Judith F. Baca, Uprising of the Mujeres, 1979, acrylic on six wooden panels, Smithsonian American Art Museum, Museum purchase through the Latino Initiatives Pool, administered by the Smithsonian Latino Center, and the Luisita L. and Franz H Denghausen Endowment, 2019.26A-F

October 4, 2022

SAAM talks with the artist about her inspirations and the process of creating a portable mural

by Wendy Rose and Claudia

Judith Baca is a painter, muralist, and scholar who works collaboratively within communities to create sites of public memory. Her public arts initiatives reflect the lives and concerns of populations that have been historically disenfranchised, including women, the working poor, youth, the elderly, LGBTQ+, and immigrant communities.  

Editor’s note: In this interview, there are mentions of artworks that depict a rape scene and a murder. 

SAAM: Can you tell us what inspired your mural Uprising of the Mujeres?   

Judy: In 1977, when I returned to Los Angeles from the Siqueiros Taller [a mural painting workshop in Mexico led by Luis Arenal and Angelica Siqueiros] this mural design, Uprising of the Mujeres, was rejected by the men on my team. The design my team chose was an image about consumerism. I could not participate in the making of the mural; it was an image that looked like a rape.  

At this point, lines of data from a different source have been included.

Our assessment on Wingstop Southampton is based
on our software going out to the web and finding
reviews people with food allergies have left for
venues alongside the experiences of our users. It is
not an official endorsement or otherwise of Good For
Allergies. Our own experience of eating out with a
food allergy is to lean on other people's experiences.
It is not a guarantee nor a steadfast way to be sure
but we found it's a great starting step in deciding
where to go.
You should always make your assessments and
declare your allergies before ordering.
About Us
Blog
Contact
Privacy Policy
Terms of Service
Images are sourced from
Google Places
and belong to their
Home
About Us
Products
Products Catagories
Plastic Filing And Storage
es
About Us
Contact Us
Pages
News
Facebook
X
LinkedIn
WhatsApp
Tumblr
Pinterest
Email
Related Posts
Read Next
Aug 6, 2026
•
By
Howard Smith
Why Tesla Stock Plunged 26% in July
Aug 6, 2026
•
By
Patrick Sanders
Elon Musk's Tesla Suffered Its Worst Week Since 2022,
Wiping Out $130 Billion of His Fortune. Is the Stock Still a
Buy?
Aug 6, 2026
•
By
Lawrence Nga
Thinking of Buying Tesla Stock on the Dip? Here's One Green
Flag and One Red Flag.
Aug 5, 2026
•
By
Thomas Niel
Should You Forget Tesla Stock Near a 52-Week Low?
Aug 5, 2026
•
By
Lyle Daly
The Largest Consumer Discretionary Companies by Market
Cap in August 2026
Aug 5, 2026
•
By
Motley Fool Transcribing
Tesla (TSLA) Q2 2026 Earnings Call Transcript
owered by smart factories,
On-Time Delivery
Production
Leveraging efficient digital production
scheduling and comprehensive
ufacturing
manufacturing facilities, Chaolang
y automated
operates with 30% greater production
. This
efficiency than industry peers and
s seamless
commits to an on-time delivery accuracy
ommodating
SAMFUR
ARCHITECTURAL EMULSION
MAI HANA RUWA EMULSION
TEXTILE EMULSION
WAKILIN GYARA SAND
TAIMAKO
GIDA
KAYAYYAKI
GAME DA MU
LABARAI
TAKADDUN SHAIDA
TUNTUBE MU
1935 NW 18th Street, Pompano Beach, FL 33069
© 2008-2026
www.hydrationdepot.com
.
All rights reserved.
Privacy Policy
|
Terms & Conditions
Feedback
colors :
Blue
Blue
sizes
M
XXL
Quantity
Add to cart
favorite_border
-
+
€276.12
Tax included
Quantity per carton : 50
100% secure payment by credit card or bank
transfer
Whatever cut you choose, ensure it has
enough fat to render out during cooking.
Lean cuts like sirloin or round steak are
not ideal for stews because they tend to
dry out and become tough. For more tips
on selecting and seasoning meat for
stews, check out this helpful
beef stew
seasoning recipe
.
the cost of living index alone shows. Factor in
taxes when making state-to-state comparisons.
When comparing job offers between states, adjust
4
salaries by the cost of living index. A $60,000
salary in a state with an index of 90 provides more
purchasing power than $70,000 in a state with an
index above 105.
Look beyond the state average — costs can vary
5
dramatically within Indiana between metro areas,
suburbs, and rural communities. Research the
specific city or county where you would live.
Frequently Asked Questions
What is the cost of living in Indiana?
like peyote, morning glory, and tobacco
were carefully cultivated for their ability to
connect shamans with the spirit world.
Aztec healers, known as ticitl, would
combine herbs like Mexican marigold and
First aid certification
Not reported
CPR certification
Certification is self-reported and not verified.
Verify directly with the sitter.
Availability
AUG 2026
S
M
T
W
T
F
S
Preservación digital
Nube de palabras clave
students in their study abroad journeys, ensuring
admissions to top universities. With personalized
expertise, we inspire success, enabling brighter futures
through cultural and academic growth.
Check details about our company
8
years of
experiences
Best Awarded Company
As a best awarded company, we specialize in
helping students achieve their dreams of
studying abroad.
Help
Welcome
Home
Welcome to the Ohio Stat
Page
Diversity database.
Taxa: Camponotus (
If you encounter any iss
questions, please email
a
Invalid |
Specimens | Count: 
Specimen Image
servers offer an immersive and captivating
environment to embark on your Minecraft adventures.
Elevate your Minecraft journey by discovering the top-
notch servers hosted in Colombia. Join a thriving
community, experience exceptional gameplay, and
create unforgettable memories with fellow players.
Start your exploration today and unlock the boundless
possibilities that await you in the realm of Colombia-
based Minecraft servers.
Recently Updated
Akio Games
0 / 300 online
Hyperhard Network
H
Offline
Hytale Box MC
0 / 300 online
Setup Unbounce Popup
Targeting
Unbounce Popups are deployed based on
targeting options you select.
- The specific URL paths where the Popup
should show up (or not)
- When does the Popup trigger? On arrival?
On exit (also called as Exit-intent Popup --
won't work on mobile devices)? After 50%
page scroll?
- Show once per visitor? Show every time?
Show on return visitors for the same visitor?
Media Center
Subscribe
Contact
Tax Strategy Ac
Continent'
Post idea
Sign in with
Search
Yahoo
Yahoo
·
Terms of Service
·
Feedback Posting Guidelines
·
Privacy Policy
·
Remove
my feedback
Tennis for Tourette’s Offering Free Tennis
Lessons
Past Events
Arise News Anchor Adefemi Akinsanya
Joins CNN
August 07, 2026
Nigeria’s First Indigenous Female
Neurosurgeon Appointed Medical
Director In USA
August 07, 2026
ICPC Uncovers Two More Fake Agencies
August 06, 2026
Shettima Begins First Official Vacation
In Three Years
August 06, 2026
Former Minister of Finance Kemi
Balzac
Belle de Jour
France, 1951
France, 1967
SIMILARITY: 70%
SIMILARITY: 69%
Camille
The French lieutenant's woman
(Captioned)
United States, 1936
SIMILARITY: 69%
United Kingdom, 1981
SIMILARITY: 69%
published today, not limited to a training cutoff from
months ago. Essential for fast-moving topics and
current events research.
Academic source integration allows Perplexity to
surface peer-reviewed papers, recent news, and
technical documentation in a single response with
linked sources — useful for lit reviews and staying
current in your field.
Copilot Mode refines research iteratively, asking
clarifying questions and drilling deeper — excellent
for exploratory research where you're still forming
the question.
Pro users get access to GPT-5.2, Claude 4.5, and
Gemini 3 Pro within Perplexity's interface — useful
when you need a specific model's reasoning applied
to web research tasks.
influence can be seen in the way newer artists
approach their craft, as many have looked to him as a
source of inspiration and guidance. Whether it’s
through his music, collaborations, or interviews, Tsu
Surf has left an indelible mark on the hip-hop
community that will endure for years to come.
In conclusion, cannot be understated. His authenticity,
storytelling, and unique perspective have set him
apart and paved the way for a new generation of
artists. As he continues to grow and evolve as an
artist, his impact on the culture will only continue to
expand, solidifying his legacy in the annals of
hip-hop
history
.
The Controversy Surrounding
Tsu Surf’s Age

It was hard for me to believe that they thought it was a good idea. But they felt that women were the basis of consumerism, as the new family leaders of economics; therefore, they were the ones to blame for all its perceived evils. Their design was a critique of consumerist policies and practices, in the sense that, very much like Mexican muralist Jose Clemente Orozco’s piece Catharsis in the Palacio de Bellas Artes, it was an image that blamed women. In the case of Orozco’s amazing artwork, the woman is at the basis of war, and in the case of the team in Taller, she’s at the basis of consumerism. Since I was the only woman in the workshop of twenty-two men it was hard to find support for my position.  

I designed an alternative image that was rejected. There was only one man on the team that supported my idea of a powerful Indigenous woman coming out of the fields. He was a Chicano from south Texas. I was encouraged by him. When I came home, I finished the design and put it on panels, very similar in terms of scale to a mural, and painted it at the Social and Public Art Resource Center (SPARC) in LA.